Se serviços comuns e especiais de engenharia já englobam todos os serviços de engenharia, em conjunto com as obras será a modalidade de Concorrência com os critérios de julgamento a definir, a solução de nossos problemas.

Assim, deverá a modalidade Concorrência ser objetivamente utilizada em todos os serviços de engenharia e obras.
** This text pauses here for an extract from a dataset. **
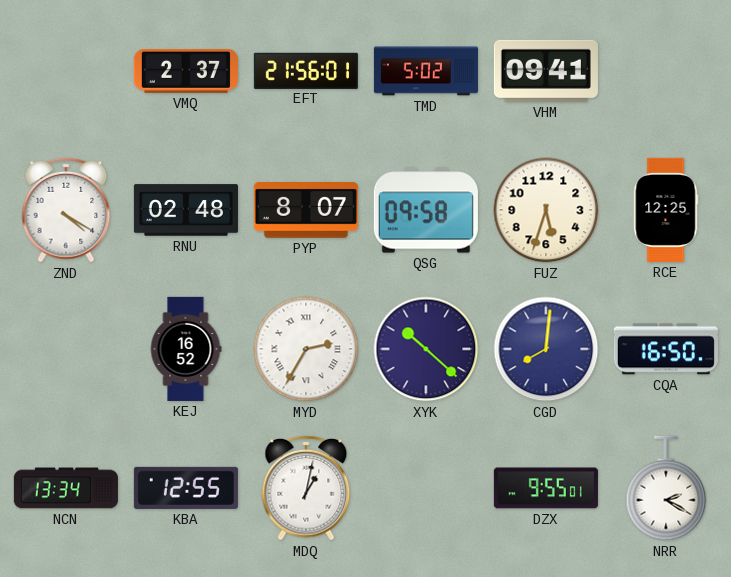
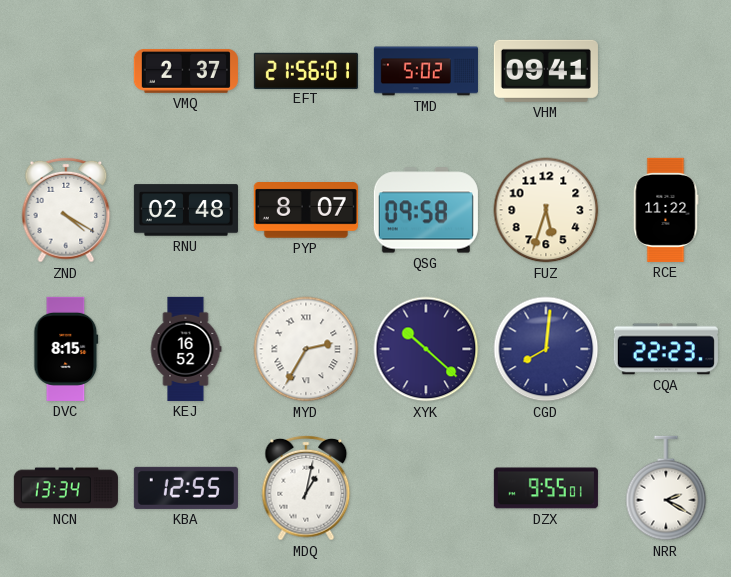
RCE: 12:25 -> 11:22
DVC: none -> 8:15
CQA: 16:50 -> 22:23
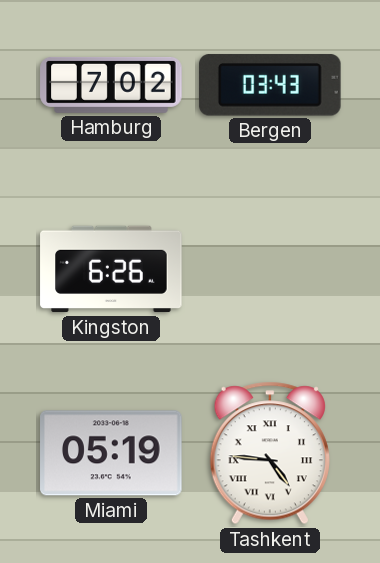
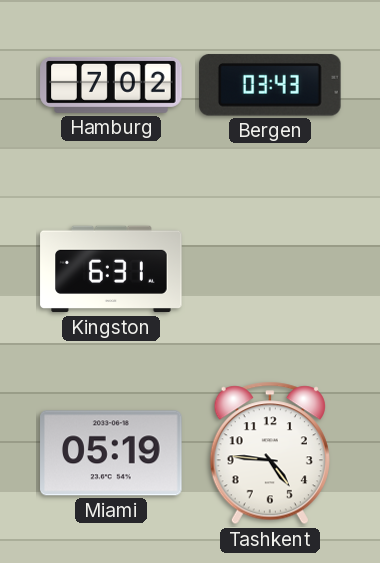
Kingston: 6:26 -> 6:31
Tashkent numerals: Roman -> Arabic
Infelizmente, se por um lado se identifica a modalidade no Projeto de Lei a qual se deve utilizar para obras e serviços de engenharia, eliminando e afastando definitivamente questionamentos pela realização de licitação na modalidade Pregão, não houve qualquer vitória dos que defendiam a utilização das modalidades tradicionais da Lei nº 8.666/93, pois também por definição explícita no art. 28 do Projeto da nova Lei, encontra-se explícito que as modalidades concorrência e pregão seguem rito procedimental comum, senão vejamos:

“Art.28. A concorrência e o pregão seguem o rito procedimental comum a que se refere o art.17, adotando-se o pregão sempre que o objeto possuir padrões de desempenho e qualidade que possam ser objetivamente definidos pelo edital, por meio de especificações usuais de mercado.

Parágrafo único. O pregão não se aplica às contratações de serviços técnicos especializados de natureza predominantemente intelectual e de obras e de serviços de engenharia e arquitetura.”

Portanto em relação a qual modalidade de licitação se apoia as obras e serviços de engenharia (todos), inexiste dúvida, sendo a modalidade Concorrência aquele que atende a disciplina legal aqui analisada. Mas observem, “... o rito procedimental comum a que se refere o art.17 ...” é o específico rito da atual modalidade Pregão.

Assim, em princípio, a modalidade está definida: CONCORRÊNCIA, porém se utilizando da sequência de fases do pregão, isto é, em regra julgamento de proposta de preços antecedendo habilitação e fase recursal única.

Na pesquisa desta temática até as entidades contrárias ao Pregão, já estavam de acordo com essa sequência que traz significativa celeridade ao certame, porém é no procedimento de apresentação de proposta deste Projeto que se identificam as diferenças, principalmente no modo de disputa, o qual o art.54, vetou sua utilização na maneira fechada e assim estabeleceu:

“Art.54. O modo de disputa poderá ser, isolada ou conjuntamente:

I – aberto, hipótese em que os licitantes apresentarão suas propostas por meio de lances públicos e sucessivos, crescentes ou decrescentes;

II – fechado, hipótese em que as propostas permanecerão em sigilo até a data e hora designadas para sua divulgação.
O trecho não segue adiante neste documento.